→ **WORK TO COMPLETE**:
Search the records for the word "Legislation". Copy every line where it appears.

→ **Transcribed page contents**:
----------------------------------------
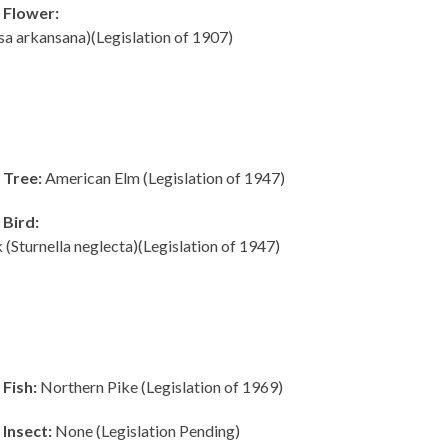
 Flower:
sa arkansana)(Legislation of 1907)
 Tree:
American Elm (Legislation of 1947)
 Bird:
Sturnella neglecta)(Legislation of 1947)
Fish:
Northern Pike (Legislation of 1969)
Insect:
None (Legislation Pending)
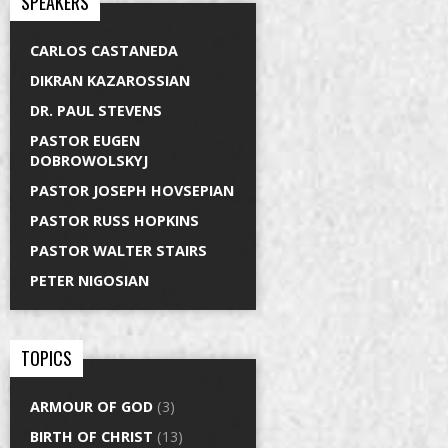
SPEAKERS
CARLOS CASTANEDA
DIKRAN KAZAROSSIAN
DR. PAUL STEVENS
PASTOR EUGEN
DOBROWOLSKYJ
PASTOR JOSEPH HOVSEPIAN
PASTOR RUSS HOPKINS
PASTOR WALTER STAIRS
PETER NIGOSIAN
TOPICS
ARMOUR OF GOD
(3)
BIRTH OF CHRIST
(13)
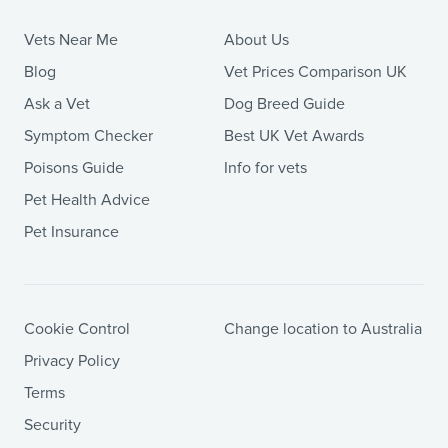
Vets Near Me
About Us
Blog
Vet Prices Comparison UK
Ask a Vet
Dog Breed Guide
Symptom Checker
Best UK Vet Awards
Poisons Guide
Info for vets
Pet Health Advice
Pet Insurance
Cookie Control
Change location to Australia
Privacy Policy
Terms
Security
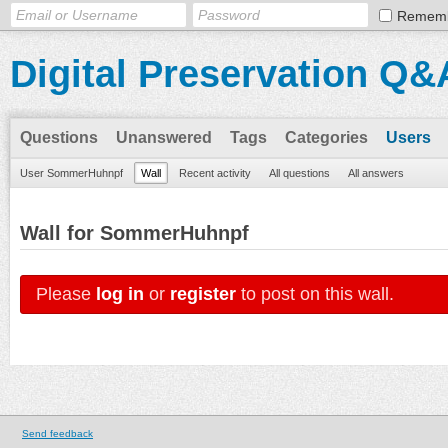
Remem
Digital Preservation Q&
Questions
Unanswered
Tags
Categories
Users
User SommerHuhnpf
Wall
Recent activity
All questions
All answers
Wall for SommerHuhnpf
Please
log in
or
register
to post on this wall.
Send feedback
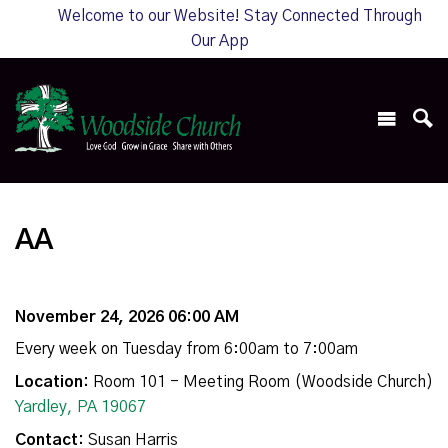
Welcome to our Website! Stay Connected Through
Our App
AA
November 24, 2026 06:00 AM
Every week on Tuesday from 6:00am to 7:00am
Location:
Room 101 - Meeting Room (Woodside Church)
Yardley, PA 19067
Contact:
Susan Harris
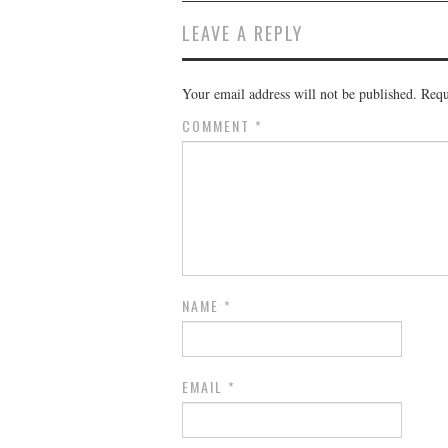
LEAVE A REPLY
Your email address will not be published.
Requ
COMMENT
*
NAME
*
EMAIL
*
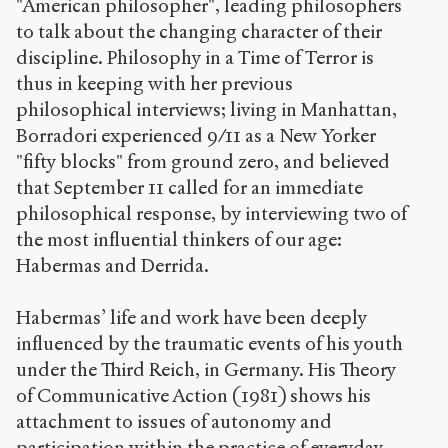
"American philosopher", leading philosophers
to talk about the changing character of their
discipline. Philosophy in a Time of Terror is
thus in keeping with her previous
philosophical interviews; living in Manhattan,
Borradori experienced 9/11 as a New Yorker
"fifty blocks" from ground zero, and believed
that September 11 called for an immediate
philosophical response, by interviewing two of
the most influential thinkers of our age:
Habermas and Derrida.
Habermas’ life and work have been deeply
influenced by the traumatic events of his youth
under the Third Reich, in Germany. His Theory
of Communicative Action (1981) shows his
attachment to issues of autonomy and
participation within the practice of everyday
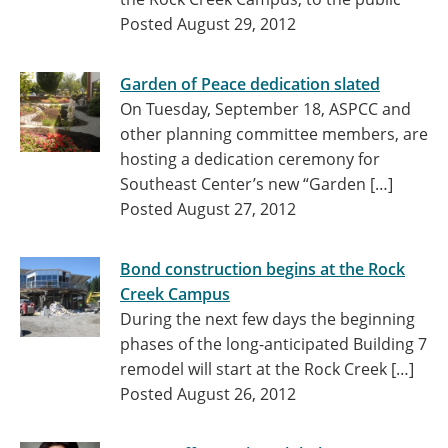
Posted August 29, 2012
Garden of Peace dedication slated
On Tuesday, September 18, ASPCC and
other planning committee members, are
hosting a dedication ceremony for
Southeast Center’s new “Garden […]
Posted August 27, 2012
Bond construction begins at the Rock
Creek Campus
During the next few days the beginning
phases of the long-anticipated Building 7
remodel will start at the Rock Creek […]
Posted August 26, 2012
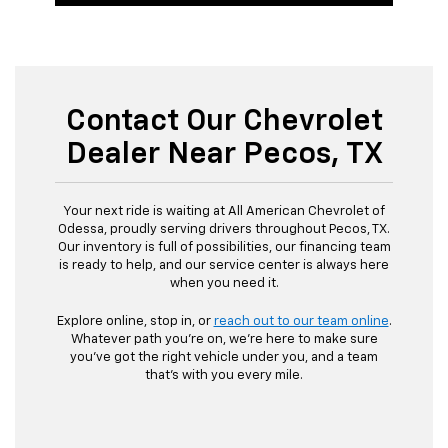
Contact Our Chevrolet
Dealer Near Pecos, TX
Your next ride is waiting at All American Chevrolet of
Odessa, proudly serving drivers throughout Pecos, TX.
Our inventory is full of possibilities, our financing team
is ready to help, and our service center is always here
when you need it.
Explore online, stop in, or
reach out to our team online
.
Whatever path you’re on, we’re here to make sure
you’ve got the right vehicle under you, and a team
that’s with you every mile.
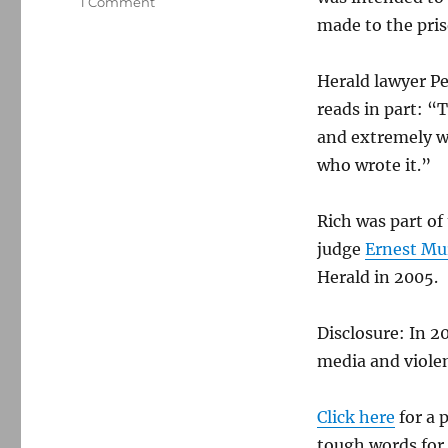
on
1 Comment
Boston
made to the pris
Herald
loses
Herald lawyer Pe
libel
suit
reads in part: “
over
and extremely we
false
who wrote it.”
prison-
sex
story
Rich was part of
judge
Ernest Mu
Herald in 2005.
Disclosure: In 2
media and viole
Click here
for a 
tough words for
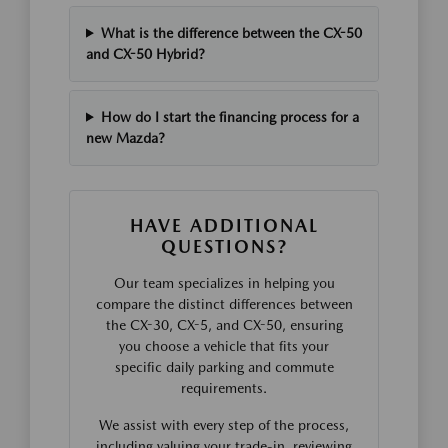
What is the difference between the CX-50
and CX-50 Hybrid?
How do I start the financing process for a
new Mazda?
HAVE ADDITIONAL
QUESTIONS?
Our team specializes in helping you
compare the distinct differences between
the CX-30, CX-5, and CX-50, ensuring
you choose a vehicle that fits your
specific daily parking and commute
requirements.
We assist with every step of the process,
including valuing your trade-in, reviewing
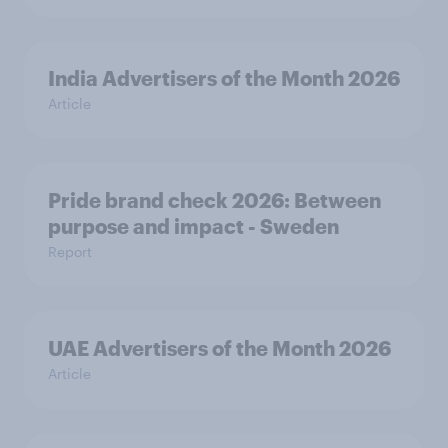
India Advertisers of the Month 2026
Article
Pride brand check 2026: Between
purpose and impact - Sweden
Report
UAE Advertisers of the Month 2026
Article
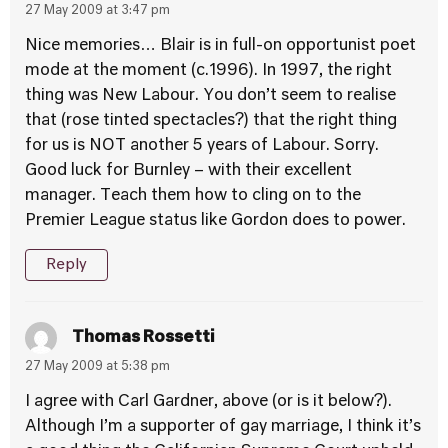
27 May 2009 at 3:47 pm
Nice memories… Blair is in full-on opportunist poet
mode at the moment (c.1996). In 1997, the right
thing was New Labour. You don’t seem to realise
that (rose tinted spectacles?) that the right thing
for us is NOT another 5 years of Labour. Sorry.
Good luck for Burnley – with their excellent
manager. Teach them how to cling on to the
Premier League status like Gordon does to power.
Reply
Thomas Rossetti
27 May 2009 at 5:38 pm
I agree with Carl Gardner, above (or is it below?).
Although I’m a supporter of gay marriage, I think it’s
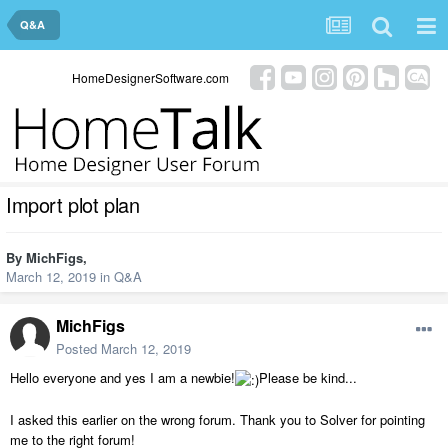
Q&A
HomeDesignerSoftware.com
Import plot plan
By
MichFigs
,
March 12, 2019
in
Q&A
MichFigs
Posted
March 12, 2019
Hello everyone and yes I am a newbie!
Please be kind...
I asked this earlier on the wrong forum. Thank you to Solver for pointing
me to the right forum!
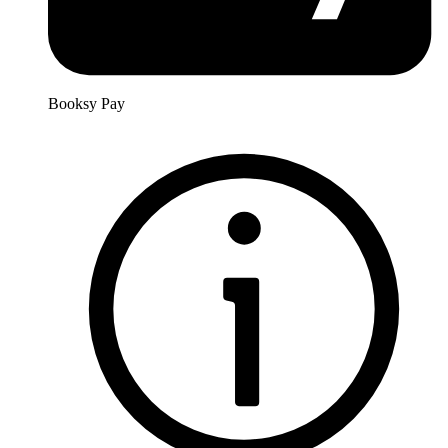
Booksy Pay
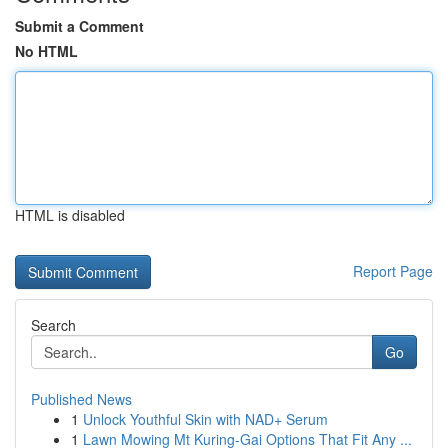
Submit a Comment
No HTML
HTML is disabled
Report Page
Search
Go
Published News
1
Unlock Youthful Skin with NAD+ Serum
1
Lawn Mowing Mt Kuring-Gai Options That Fit Any ...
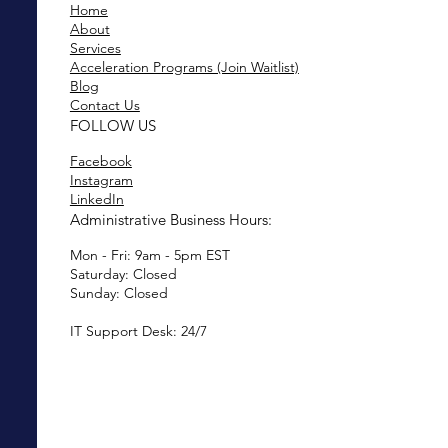
Home
About
Services
Acceleration Programs (Join Waitlist)
Blog
Contact Us
FOLLOW US
Facebook
Instagram
LinkedIn
Administrative Business Hours:
Mon - Fri: 9am - 5pm EST
Saturday: Closed
Sunday: Closed
IT Support Desk: 24/7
----------------------------------------
→ **RESPONSE BOX**:
sa arkansana)(Legislation of 1907)
American Elm (Legislation of 1947)
Sturnella neglecta)(Legislation of 1947)
Northern Pike (Legislation of 1969)
None (Legislation Pending)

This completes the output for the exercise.